Dynamic security is one of those design patterns you hear mentioned every now and then by the seasoned SSAS pro’s. It is a design pattern that allows you to move the user management from the user and role management of the SSAS metadata to be part the data itself. This makes it much easier to add and remove users without having to update the cube each time, this is mostly very handy in larger implementations. In order to implement this in tabular models you had to know some tricks and learn some DAX (as you can read in this tutorial here) but in SQL Server 2016 the Tabular model (and Power BI as it is the same engine) make this easier using Bi Directional cross-filtering. How this works is described in a whitepaper that describes Bi Directional cross-filtering in detail. But in order to give this powerful feature a bit more attention I decided to also post this part on my blog.
Let’s see how row level security (RLS) plays together with the new bi directional relationships. More information on row level security you can find in its own whitepaper here.
Both RLS and bi directional relationships work by filtering data. Bi directional relationships explicitly filter data when the columns are actually used on axis, rows, columns or filters in a PivotTable or any other visuals. RLS implicitly filters data based on the expressions defined in the roles.
Let’s look at a small example:
Here I have three tables: Customer, Region and their Sales. I create a role that sets a filter to RegionId = 1. Now when I create a PivotTable and I start by dragging in Customers, I see all customers:
That’s to be expected, there are no RLS filters defined on the Customer table. Now when I drag in Sum of Sales we do see a filtered down list of customers to only those who have sales in Region with Id = 1.
Again, this is to expected as we defined security on the Region table. This will automatically filter down the Sales table to only the values for the region I have access to. I did not have to drag in any field from the Region table:
Now imagine row level security would also honor bi directional filters, securing the region table would automatically always filter out the Customer table. You would never be able to see Customer 2 and 3, even if you want to look at them in isolation from the Sales table. This is the reason that row level security only uses single directional filters by default.
Now there are some cases you do want to turn on bi directional cross-filtering when using row level security; for example, let’s look at adding dynamic security to our model. Dynamic security provides row-level security based on the user name or login id of the user currently logged on.
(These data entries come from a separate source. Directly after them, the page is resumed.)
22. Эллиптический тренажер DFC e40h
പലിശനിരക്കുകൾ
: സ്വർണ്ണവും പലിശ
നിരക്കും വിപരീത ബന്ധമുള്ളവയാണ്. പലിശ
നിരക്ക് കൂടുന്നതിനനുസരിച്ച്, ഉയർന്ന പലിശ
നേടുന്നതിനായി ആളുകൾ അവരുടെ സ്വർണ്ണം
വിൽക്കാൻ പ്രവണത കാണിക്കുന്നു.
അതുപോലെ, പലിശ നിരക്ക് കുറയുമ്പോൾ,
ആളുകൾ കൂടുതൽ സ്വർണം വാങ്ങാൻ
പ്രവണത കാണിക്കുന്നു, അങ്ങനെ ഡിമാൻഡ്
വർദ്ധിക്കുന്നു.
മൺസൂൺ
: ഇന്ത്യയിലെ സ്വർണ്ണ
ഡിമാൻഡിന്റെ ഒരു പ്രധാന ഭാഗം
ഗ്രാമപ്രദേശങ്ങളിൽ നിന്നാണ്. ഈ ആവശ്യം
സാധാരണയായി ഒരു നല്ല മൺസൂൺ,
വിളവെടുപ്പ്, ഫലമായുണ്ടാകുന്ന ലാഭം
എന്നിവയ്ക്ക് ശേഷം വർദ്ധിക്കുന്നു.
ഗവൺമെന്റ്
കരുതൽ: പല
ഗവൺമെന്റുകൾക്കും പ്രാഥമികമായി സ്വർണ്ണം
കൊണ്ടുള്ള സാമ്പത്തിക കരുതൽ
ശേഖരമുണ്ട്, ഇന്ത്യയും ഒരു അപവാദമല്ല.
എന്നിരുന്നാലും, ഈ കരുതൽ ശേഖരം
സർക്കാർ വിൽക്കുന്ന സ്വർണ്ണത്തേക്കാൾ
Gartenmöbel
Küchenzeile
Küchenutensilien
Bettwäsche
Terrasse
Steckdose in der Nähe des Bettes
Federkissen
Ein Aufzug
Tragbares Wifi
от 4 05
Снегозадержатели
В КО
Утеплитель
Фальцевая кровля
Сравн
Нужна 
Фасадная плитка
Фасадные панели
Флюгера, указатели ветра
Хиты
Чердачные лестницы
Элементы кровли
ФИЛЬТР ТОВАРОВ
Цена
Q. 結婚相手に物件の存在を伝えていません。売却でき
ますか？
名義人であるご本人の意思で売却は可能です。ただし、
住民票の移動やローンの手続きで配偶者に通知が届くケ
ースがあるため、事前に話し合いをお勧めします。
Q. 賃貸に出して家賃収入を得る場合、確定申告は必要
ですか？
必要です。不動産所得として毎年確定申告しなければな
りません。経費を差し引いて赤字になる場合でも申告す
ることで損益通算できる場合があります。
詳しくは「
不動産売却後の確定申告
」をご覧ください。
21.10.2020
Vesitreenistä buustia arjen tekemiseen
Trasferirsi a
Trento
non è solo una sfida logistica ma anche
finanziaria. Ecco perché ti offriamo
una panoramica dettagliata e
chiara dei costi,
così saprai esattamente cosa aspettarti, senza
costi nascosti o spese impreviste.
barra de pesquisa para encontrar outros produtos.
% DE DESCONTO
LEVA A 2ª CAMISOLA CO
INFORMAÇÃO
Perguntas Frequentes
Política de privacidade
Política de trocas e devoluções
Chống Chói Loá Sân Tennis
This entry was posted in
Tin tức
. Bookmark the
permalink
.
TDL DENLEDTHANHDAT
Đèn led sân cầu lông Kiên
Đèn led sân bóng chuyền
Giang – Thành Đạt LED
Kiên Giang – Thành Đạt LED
I want to secure my model not per region, but a grouping of regions called GlobalRegion:
Next, I add a table that declares which user belongs to a globalregion:
The goal here is to restrict access to the data based on the user name the user uses to connect to the model. The data looks like this:
Now we can create a row level security expression on the region table that will determine the global region the current connected user has access to. To do that we can create this DAX expression:
, Security[UserId], USERNAME()
, Region[GlobalRegion], Security[GlobalRegion])
This DAX expression will look up any values for GlobalRegion based on the username of the user connecting to the SSAS model. This is a pretty complicated scenario and also won’t work for models in DirectQuery mode as the LOOKUPVALUE function isn’t supported. For that reason, we introduced a new property in SQL Server 2016 that will allow you to leverage bi directional cross-filtering to enable the same scenario.
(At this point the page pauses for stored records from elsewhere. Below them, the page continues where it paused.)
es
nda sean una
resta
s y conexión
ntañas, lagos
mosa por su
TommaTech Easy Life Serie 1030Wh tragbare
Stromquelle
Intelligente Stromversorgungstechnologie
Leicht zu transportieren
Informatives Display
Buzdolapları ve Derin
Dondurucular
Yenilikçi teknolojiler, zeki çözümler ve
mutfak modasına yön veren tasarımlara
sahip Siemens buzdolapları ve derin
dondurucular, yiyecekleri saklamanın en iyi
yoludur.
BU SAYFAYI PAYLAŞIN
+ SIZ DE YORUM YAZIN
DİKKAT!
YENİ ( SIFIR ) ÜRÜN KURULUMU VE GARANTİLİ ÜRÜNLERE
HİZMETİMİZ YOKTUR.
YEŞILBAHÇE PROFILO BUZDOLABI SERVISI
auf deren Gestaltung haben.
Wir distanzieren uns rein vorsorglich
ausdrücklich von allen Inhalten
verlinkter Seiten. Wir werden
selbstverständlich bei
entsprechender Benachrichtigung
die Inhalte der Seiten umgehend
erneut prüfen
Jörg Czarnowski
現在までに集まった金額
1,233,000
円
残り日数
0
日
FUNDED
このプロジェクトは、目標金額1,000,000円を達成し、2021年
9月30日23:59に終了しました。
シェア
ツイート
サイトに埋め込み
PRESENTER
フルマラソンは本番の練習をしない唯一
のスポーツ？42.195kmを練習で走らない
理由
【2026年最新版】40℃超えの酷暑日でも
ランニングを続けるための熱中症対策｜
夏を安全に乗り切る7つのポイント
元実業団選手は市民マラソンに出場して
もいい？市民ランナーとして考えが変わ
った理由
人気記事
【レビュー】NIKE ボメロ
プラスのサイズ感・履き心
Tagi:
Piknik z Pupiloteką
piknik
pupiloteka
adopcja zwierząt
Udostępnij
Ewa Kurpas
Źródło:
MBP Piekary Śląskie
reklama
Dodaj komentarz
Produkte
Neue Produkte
Note: when using Power BI you should use the USERPRINCIPALNAME() function instead of the USERNAME() function. This will make sure the actual username will get returned, USERNAME will give you an internal representation of the username in Power BI.
Let’s take a look at how this new property works. Instead of leveraging the DAX function to find the username and filter the table, we’ll be using the relationships in the model itself. I’ve extended the model with some additional tables to make this possible. Observe we now have a separate user table and a separate GlobalRegions tables with an intermediate table in the middle that connects the two. The relationship between User and GlobalRegion is a many to many relationship as a user can belong to many global regions and a global region can belong to many users.
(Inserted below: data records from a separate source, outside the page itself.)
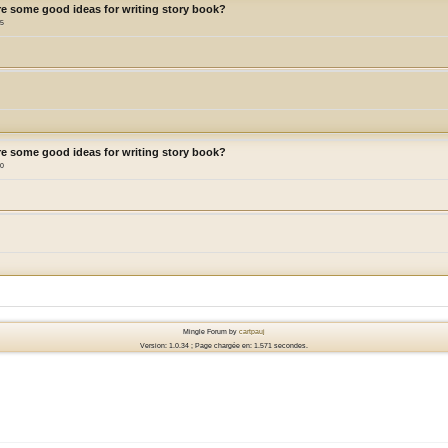
re some good ideas for writing story book?
15
re some good ideas for writing story book?
20
Mingle Forum by
cartpauj
Version: 1.0.34 ; Page chargée en: 1.571 secondes.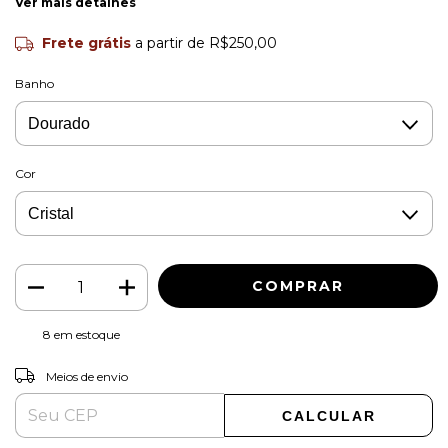
Ver mais detalhes
Frete grátis
a partir de
R$250,00
Banho
Cor
8
em estoque
ALTERAR CEP
Entregas para o CEP:
Meios de envio
CALCULAR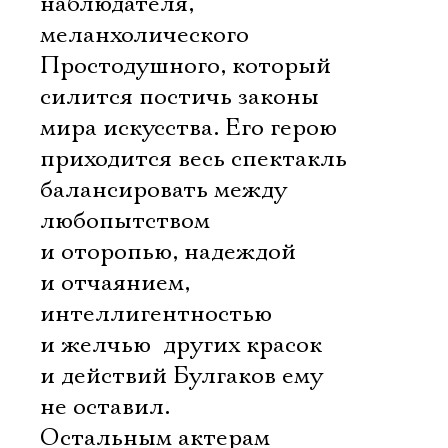
наблюдателя,
меланхолического
Простодушного, который
силится постичь законы
мира искусства. Его герою
приходится весь спектакль
балансировать между
любопытством
и оторопью, надеждой
и отчаянием,
интеллигентностью
и желчью  других красок
и действий Булгаков ему
не оставил.
Остальным актерам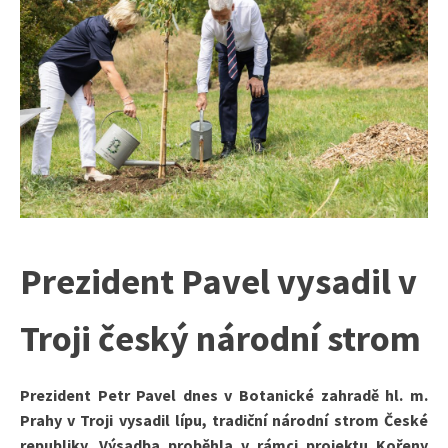
Prezident Pavel vysadil v
Troji český národní strom
Prezident Petr Pavel dnes v Botanické zahradě hl. m.
Prahy v Troji vysadil lípu, tradiční národní strom České
republiky. Výsadba proběhla v rámci projektu Kořeny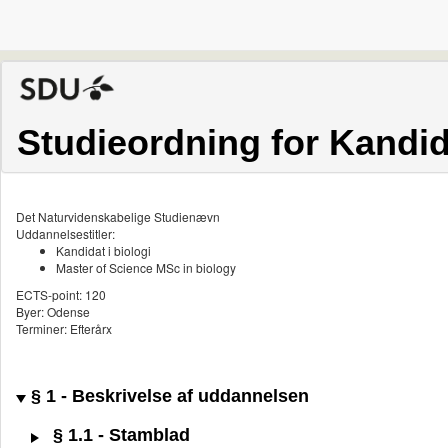
Studieordning for Kandida
Det Naturvidenskabelige Studienævn
Uddannelsestitler:
Kandidat i biologi
Master of Science MSc in biology
ECTS-point: 120
Byer: Odense
Terminer: Efterårx
§ 1 - Beskrivelse af uddannelsen
§ 1.1 - Stamblad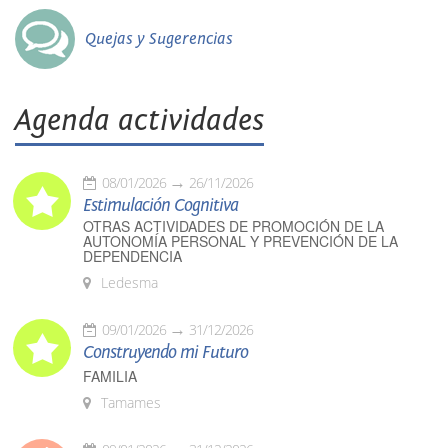
Quejas y Sugerencias
Agenda actividades
08/01/2026
26/11/2026
Estimulación Cognitiva
OTRAS ACTIVIDADES DE PROMOCIÓN DE LA
AUTONOMÍA PERSONAL Y PREVENCIÓN DE LA
DEPENDENCIA
Ledesma
09/01/2026
31/12/2026
Construyendo mi Futuro
FAMILIA
Tamames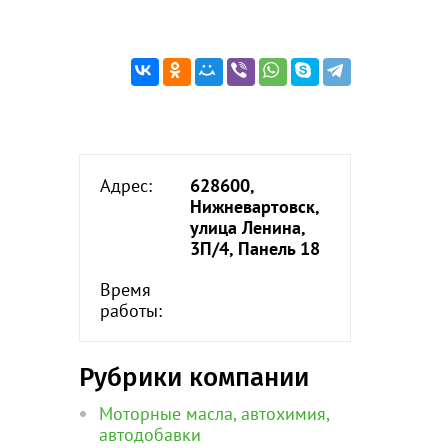
Адрес:
628600,
Нижневартовск,
улица Ленина,
3П/4, Панель 18
Время
работы:
Рубрики компании
Моторные масла, автохимия,
автодобавки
The idea here is that we can add a simple row level security filter on the User[UserId] column like =USERNAME() and this filter will now be applied to all of the related tables:
There is just one issue here, as you can see the relationship between Security and GlobalRegions is set to bi-directional cross-filtering, and earlier we determined this will not be honored for RLS scenarios. Luckily there is a way to get this working for RLS scenarios as well. To turn it on I go to the diagram view in SSDT and select the relationship:
Here I can select the property that applies the filter direction when using Row Level Security. This property only works for certain models and is designed to follow the above pattern with dynamic row level security as shown in the example above. Trying to use this in for other patterns might not work and Analysis Services might throw an error to warn you.
That is all there is too it, one simple DAX expression and a single property. Done!